Betapa tidak, warung sebagai objek utama pemenuhan kebutuhan sehari-hari Emak harusnya bisa menjamin "kepuasan sederhana" mereka. Walaupun isi warung tersebut hanya sedikit lebih banyak daripada isi kulkas Emak, tetap saja mereka akan senantiasa bertamu.
Kadang, yang ada di warung hanyalah sembako, jajanan anak, roti-roti, dan mie instan. Itupun belum tentu selalu ada. Sesekali Emak yang ingin beli mie instan merek S, ternyata sudah habis, Emak ingin beli cabai, ternyata sudah dipesan tetangga lain.
Kadang pula, Emak ingin beli roti isi kacang, ternyata pemilik Warung belum stok barang. Emak ingin beli jajanan anak, ternyata sudah keladuarsa. Eh, beruntung pemilik warung mau kasih tahu, karena biasanya Emak dan anaknya yang lebih dulu tahu dan perhatian.
Emak Suka Membanding-Bandingkan
Jika para Bapak atau anak yang belanja di warung, biasa mereka tidak terlalu begitu memperhatikan keadaan barang belanjaannya. Seperti halnya mereka beli telur ayam. Rasanya semua telur ayam bentuknya sama saja, dan ukurannya relatif sama besar.

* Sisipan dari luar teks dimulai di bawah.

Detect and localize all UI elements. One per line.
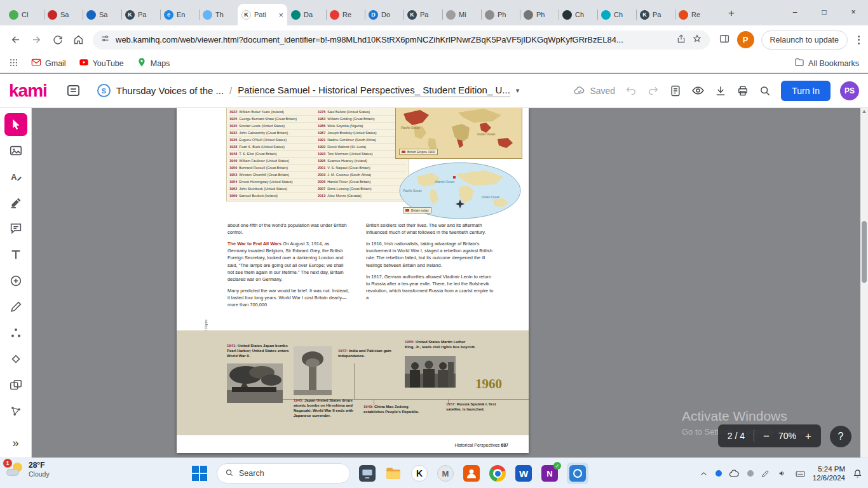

Begitu pun saat para Bapak atau anak beli tepung terigu. Bagi mereka, selama tepung itu tidak berbentuk kristal layaknya garam, maka sudah pas. Tidaklah perlu bagi mereka memperhatikan merek atau bahkan keabsahan timbangannya.
Beda hal jika barang tersebut sampai di tangan Emak sebelum dimasak:
"Ini tepungnya tadi beli di tempat Bik Siti kan? Kok nggak di kasih kresek! Seharusnya pakai kresek lah, kan kamu belinya 1 Kg!"
"Tadi tepungnya beli di mana? Kenapa kok kurang 1 ons? Kamu nggak lihat baik-baik ya angka timbangannya di warung! Besok-besok belinya di toko Bik Indri sajalah! "
Emak sangat perhatian dengan barang-barang yang ia pesan, dengan takaran timbangan, bahkan dengan ukuran fisik dari barang tersebut. Misalnya saja dengan Emak saya yang saat ini sudah pindah warung jika ingin membeli telur ayam.
Persoalannya bukan pada harga, melainkan pada ukuran telur ayamnya. Di warung dekat rumah kami, telur ayamnya bulat dan kecil, padahal harganya sama dengan warung-warung lain. akhirnya, tiap kali beliau temukan telur ayam yang agak kecil dari biasanya di rumah, maka akan ia tanya beli telur itu di warung mana.
Semenjak itu, kami tak pernah beli telur di warung dekat rumah seperti halnya saran Emak. Kami sesekali hanya beli mie instan atau jajanan adik saja di warung tersebut. Selebihnya lebih memilih pergi ke warung lain, ataupun menunggu pasar mingguan pada hari kamis.
Takaran Timbangan: Berat di Warung, tapi Ringan di Rumah
Mirisnya, Warung di desa masih sering memainkan takaran timbangan. Barang-barang pokok seperti gula pasir, tepung terigu, dan minyak goreng curah adalah sasaran utama para pebisnis warung.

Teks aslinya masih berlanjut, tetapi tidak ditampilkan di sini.